Bintuni, suaradamai.com – Dewan Pimpinan Pusat (DPP) Partai Golongan Karya (Golkar) menetapkan Mujibur Anshar Nurdin, untuk mengisi kekosongan satu kursi partai berlambang pohon beringin itu di DPRK Kabupaten Teluk Bintuni, Papua Barat.
Penetapan tersebut dilakukan melalui surat keputusan nomor B-817/DPP/GOLKAR/X/2025 tentang penetapan penggantian calon terpilih anggota DPRD Kab. Teluk Bintuni Periode 2024-2029.
Melalui surat tersebut, Golkar menerangkan bahwa calon terpilih yakni Jemiarus Kemom telah meninggal dunia (berhalangan tetap) sebelum pelantikan. Sehingga penggantinya adalah calon terpilih yang memperoleh suara terbanyak berikutnya.
“Dimohon kepada Ketua DPD Partai Golkar Teluk Bintuni melalui Ketua DPD Partai Golkar Papua Barat untuk memproses penggantian calon terpilih anggota DPRD Teluk Bintuni sesuai dengan perolehan suara terbanyak berikutnya,” bunyi surat tertanggal 31 Oktober 2025 tersebut.
Surat tersebut kemudian ditindaklanjuti oleh DPD Partai Golkar Papua Barat.
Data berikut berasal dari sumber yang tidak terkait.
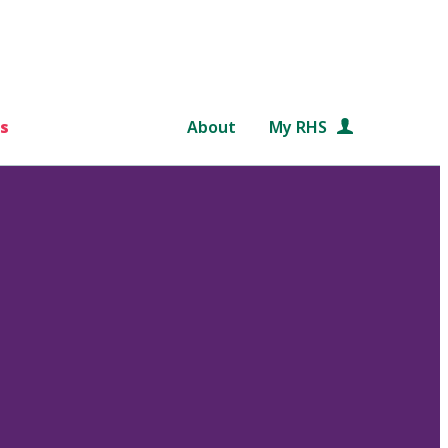
s
About
My RHS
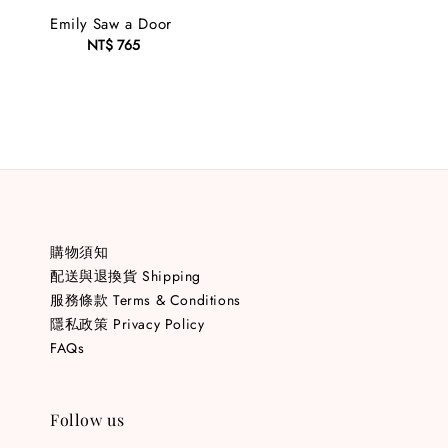
Emily Saw a Door
NT$ 765
Regular
price
購物須知
配送與退換貨 Shipping
服務條款 Terms & Conditions
隱私政策 Privacy Policy
FAQs
Follow us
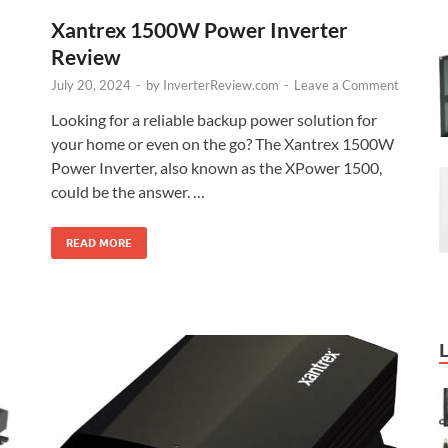
Xantrex 1500W Power Inverter
Review
July 20, 2024
-
by
InverterReview.com
-
Leave a Comment
Looking for a reliable backup power solution for
your home or even on the go? The Xantrex 1500W
Power Inverter, also known as the XPower 1500,
could be the answer. …
READ MORE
Melalui surat nomor B-233/DPD/GOLKAR/PB/XI/2025, Golkar Papua Barat memerintahkan DPD Golkar Teluk Bintuni untuk mrmproses penggantian dimaksud.
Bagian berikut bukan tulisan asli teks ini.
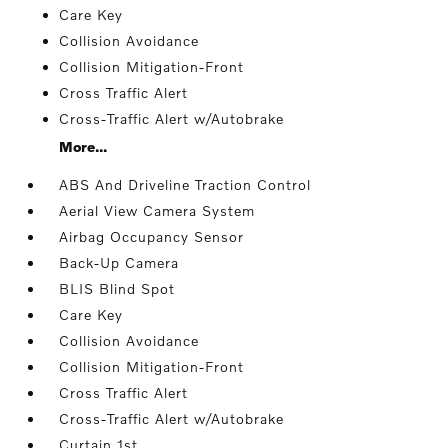
Care Key
Collision Avoidance
Collision Mitigation-Front
Cross Traffic Alert
Cross-Traffic Alert w/Autobrake
More...
ABS And Driveline Traction Control
Aerial View Camera System
Airbag Occupancy Sensor
Back-Up Camera
BLIS Blind Spot
Care Key
Collision Avoidance
Collision Mitigation-Front
Cross Traffic Alert
Cross-Traffic Alert w/Autobrake
Curtain 1st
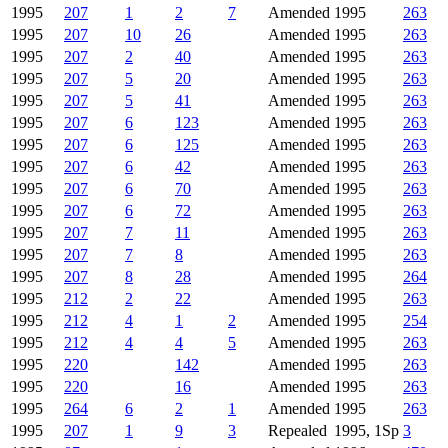
1995
207
1
2
7
Amended
1995
263
1995
207
10
26
Amended
1995
263
1995
207
2
40
Amended
1995
263
1995
207
5
20
Amended
1995
263
1995
207
5
41
Amended
1995
263
1995
207
6
123
Amended
1995
263
1995
207
6
125
Amended
1995
263
1995
207
6
42
Amended
1995
263
1995
207
6
70
Amended
1995
263
1995
207
6
72
Amended
1995
263
1995
207
7
11
Amended
1995
263
1995
207
7
8
Amended
1995
263
1995
207
8
28
Amended
1995
264
1995
212
2
22
Amended
1995
263
1995
212
4
1
2
Amended
1995
254
1995
212
4
4
5
Amended
1995
263
1995
220
142
Amended
1995
263
1995
220
16
Amended
1995
263
1995
264
6
2
1
Amended
1995
263
1995
207
1
9
3
Repealed
1995, 1Sp
3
“Bahwa sesuai dengan ketentuan dan peraturan perundang-undangan yang berlaku, calon pengganti Arius Jemiarus Kekom, S.Sos adalah calon anggota yang memperoleh suara terbanyak berikutnya atas nama Saudara Mujiburi Anshar Nurdin,” demikian bunyi surat DPD Golkar Papua Barat tertanggal 6 November 2025.